▶ **Records for processing**
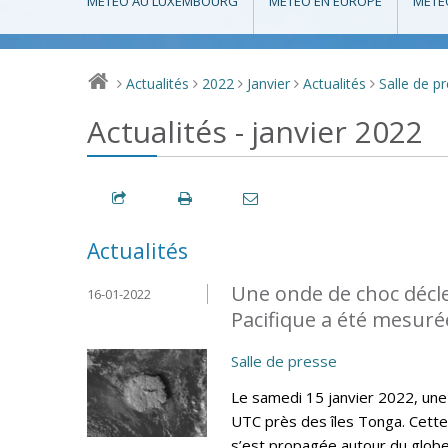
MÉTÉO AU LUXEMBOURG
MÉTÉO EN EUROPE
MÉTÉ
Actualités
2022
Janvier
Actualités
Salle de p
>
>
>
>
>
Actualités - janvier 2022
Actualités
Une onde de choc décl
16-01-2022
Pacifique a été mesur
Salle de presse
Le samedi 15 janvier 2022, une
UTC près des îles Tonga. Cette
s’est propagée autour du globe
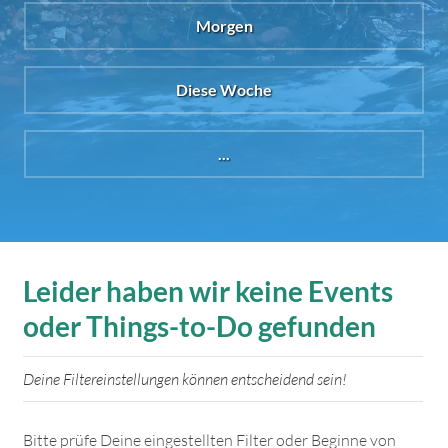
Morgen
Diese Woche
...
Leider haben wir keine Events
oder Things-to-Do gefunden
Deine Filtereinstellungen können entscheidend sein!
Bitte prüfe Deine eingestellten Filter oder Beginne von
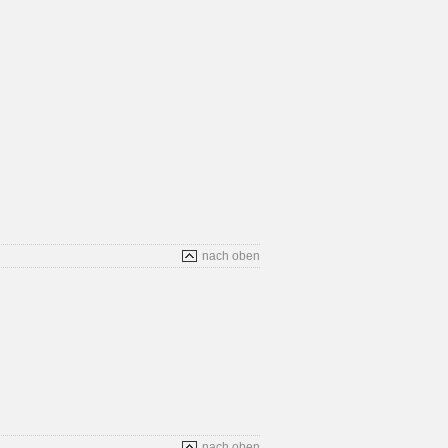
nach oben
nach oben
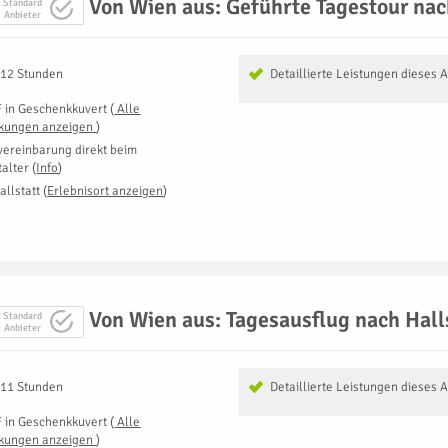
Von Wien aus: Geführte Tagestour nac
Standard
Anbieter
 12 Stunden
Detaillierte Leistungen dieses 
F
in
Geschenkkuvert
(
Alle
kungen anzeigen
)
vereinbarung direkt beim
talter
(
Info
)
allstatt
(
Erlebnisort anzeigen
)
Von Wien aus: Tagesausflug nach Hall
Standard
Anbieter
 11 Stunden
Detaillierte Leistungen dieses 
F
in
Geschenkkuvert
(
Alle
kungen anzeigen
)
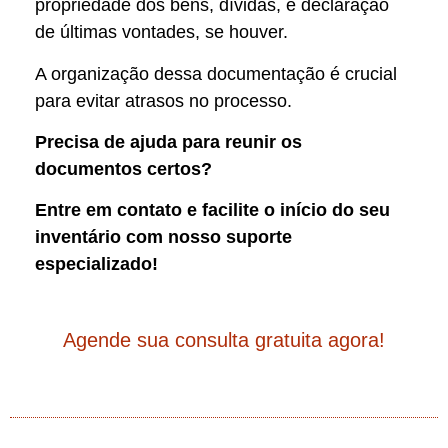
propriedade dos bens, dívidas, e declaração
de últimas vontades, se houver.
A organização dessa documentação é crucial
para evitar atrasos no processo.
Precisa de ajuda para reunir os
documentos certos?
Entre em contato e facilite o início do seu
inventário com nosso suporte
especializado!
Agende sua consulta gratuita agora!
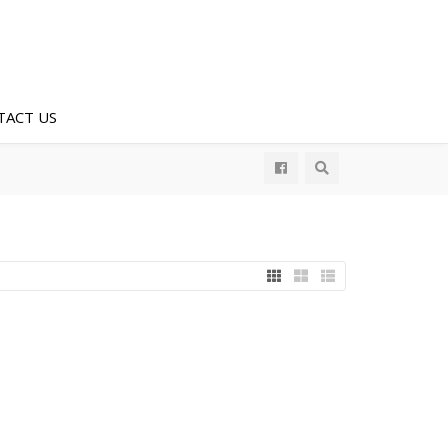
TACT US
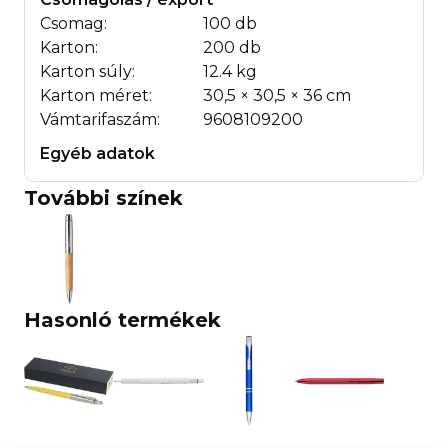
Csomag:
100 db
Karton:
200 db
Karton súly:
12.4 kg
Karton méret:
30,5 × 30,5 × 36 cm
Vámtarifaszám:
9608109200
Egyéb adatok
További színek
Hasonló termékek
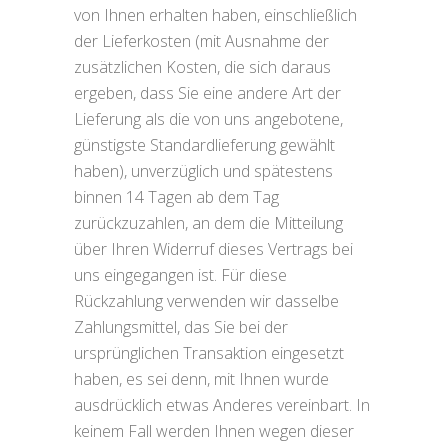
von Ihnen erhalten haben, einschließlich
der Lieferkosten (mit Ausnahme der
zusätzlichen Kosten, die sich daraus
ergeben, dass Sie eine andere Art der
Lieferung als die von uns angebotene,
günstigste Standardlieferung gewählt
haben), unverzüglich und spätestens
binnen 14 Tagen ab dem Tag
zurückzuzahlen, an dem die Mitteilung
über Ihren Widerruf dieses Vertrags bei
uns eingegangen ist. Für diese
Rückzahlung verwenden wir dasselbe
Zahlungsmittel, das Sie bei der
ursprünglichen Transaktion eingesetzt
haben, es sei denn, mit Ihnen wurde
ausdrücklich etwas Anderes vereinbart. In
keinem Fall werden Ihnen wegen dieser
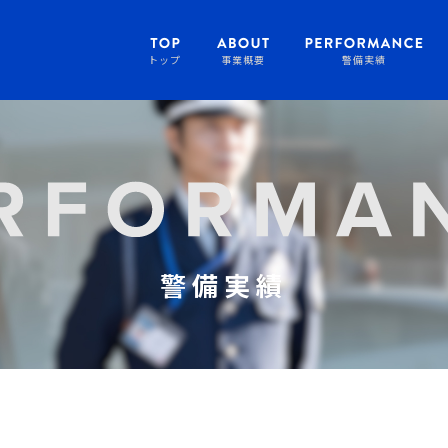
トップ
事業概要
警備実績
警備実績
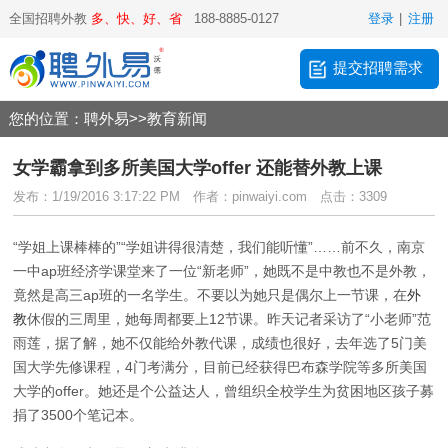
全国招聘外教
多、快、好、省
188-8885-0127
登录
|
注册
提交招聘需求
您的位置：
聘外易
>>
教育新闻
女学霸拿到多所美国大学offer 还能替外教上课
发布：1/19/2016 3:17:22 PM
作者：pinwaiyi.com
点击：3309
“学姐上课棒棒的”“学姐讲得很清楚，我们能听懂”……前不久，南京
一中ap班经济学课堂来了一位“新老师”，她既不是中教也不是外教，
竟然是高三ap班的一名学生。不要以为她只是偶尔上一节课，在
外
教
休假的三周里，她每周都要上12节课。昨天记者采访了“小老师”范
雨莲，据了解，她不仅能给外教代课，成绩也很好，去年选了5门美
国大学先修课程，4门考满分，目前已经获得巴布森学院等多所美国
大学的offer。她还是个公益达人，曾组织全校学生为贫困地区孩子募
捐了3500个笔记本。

---

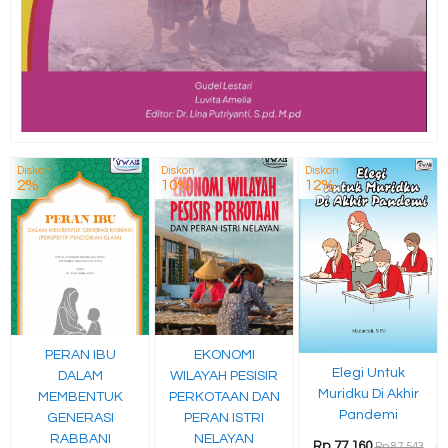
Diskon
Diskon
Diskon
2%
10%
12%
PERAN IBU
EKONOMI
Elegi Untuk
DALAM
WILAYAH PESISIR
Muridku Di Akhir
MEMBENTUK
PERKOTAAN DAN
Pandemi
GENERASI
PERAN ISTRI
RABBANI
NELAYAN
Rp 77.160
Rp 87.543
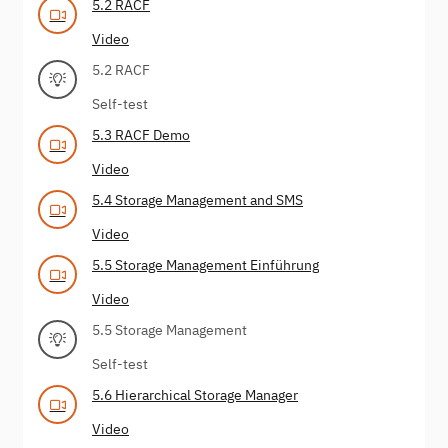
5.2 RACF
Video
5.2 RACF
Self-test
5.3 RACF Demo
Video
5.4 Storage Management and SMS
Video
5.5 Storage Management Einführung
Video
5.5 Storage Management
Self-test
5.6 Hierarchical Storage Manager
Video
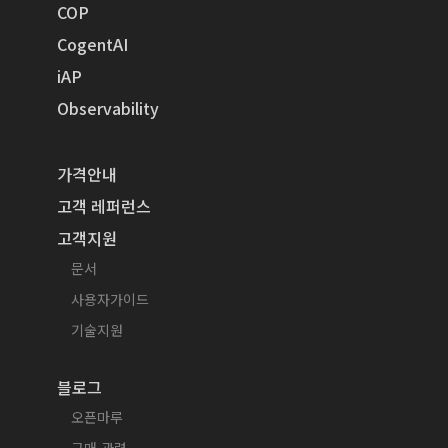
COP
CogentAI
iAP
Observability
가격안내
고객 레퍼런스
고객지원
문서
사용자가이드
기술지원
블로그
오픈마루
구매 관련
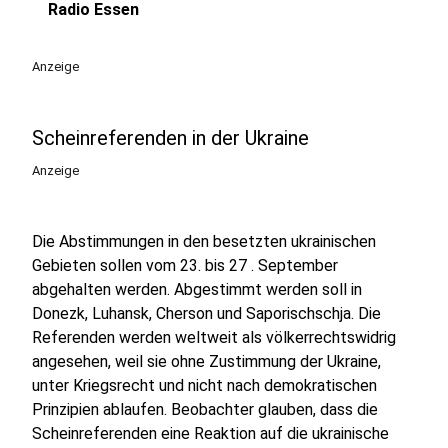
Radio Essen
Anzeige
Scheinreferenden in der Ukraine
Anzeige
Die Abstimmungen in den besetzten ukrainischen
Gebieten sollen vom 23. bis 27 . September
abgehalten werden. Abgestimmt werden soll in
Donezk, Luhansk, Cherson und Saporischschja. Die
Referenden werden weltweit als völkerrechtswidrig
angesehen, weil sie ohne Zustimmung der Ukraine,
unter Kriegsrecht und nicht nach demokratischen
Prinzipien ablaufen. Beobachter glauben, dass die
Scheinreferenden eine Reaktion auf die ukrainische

...

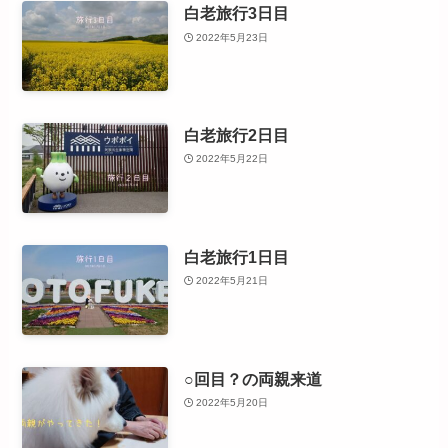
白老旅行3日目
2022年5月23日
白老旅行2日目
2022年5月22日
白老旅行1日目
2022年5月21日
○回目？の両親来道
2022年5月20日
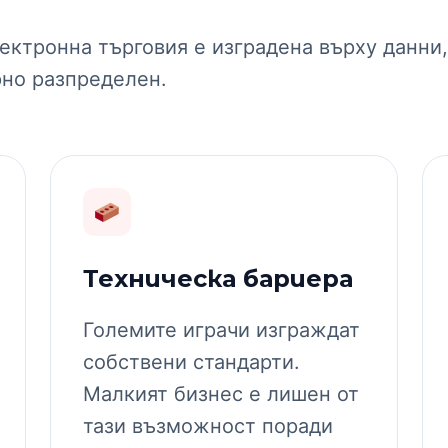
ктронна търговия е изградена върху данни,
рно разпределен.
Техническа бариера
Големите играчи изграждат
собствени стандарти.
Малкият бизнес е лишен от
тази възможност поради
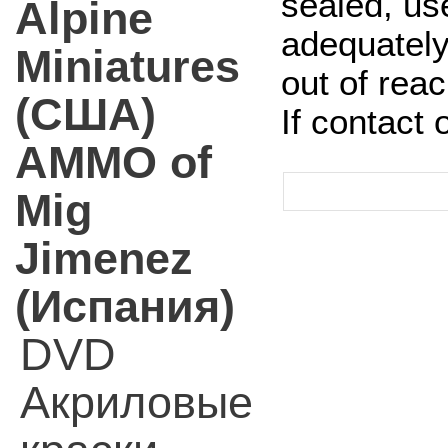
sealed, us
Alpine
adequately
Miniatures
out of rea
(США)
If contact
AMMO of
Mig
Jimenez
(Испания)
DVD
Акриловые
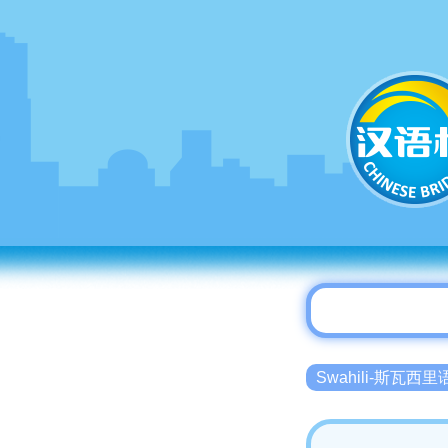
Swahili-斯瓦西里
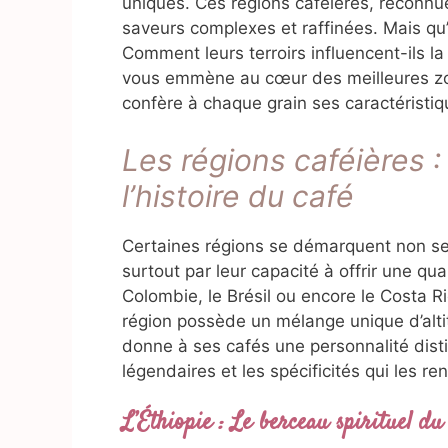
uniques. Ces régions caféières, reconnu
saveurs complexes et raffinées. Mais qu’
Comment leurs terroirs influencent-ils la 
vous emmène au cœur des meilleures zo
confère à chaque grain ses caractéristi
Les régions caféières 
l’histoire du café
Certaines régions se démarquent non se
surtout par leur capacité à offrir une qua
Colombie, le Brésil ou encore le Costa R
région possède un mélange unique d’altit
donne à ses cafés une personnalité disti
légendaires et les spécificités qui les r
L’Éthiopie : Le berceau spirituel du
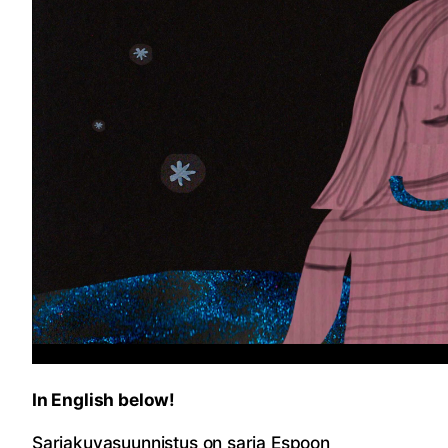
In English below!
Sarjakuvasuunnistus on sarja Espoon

▶ **What you will do**
Look above for the line containing "5.3 RACF Demo", then copy exactly from it through the line containing "Scheinreferenden eine Reaktion", keeping both and leaving out pictures. Add nothing else.

▶ **Response to this exercise**
5.3 RACF Demo
Video
5.4 Storage Management and SMS
Video
5.5 Storage Management Einführung
Video
5.5 Storage Management
Self-test
5.6 Hierarchical Storage Manager
Video
COP
CogentAI
iAP
Observability
가격안내
고객 레퍼런스
고객지원
문서
사용자가이드
기술지원
블로그
오픈마루
구매 관련
Radio Essen
Anzeige
Scheinreferenden in der Ukraine
Anzeige
Die Abstimmungen in den besetzten ukrainischen
Gebieten sollen vom 23. bis 27 . September
abgehalten werden. Abgestimmt werden soll in
Donezk, Luhansk, Cherson und Saporischschja. Die
Referenden werden weltweit als völkerrechtswidrig
angesehen, weil sie ohne Zustimmung der Ukraine,
unter Kriegsrecht und nicht nach demokratischen
Prinzipien ablaufen. Beobachter glauben, dass die
Scheinreferenden eine Reaktion auf die ukrainische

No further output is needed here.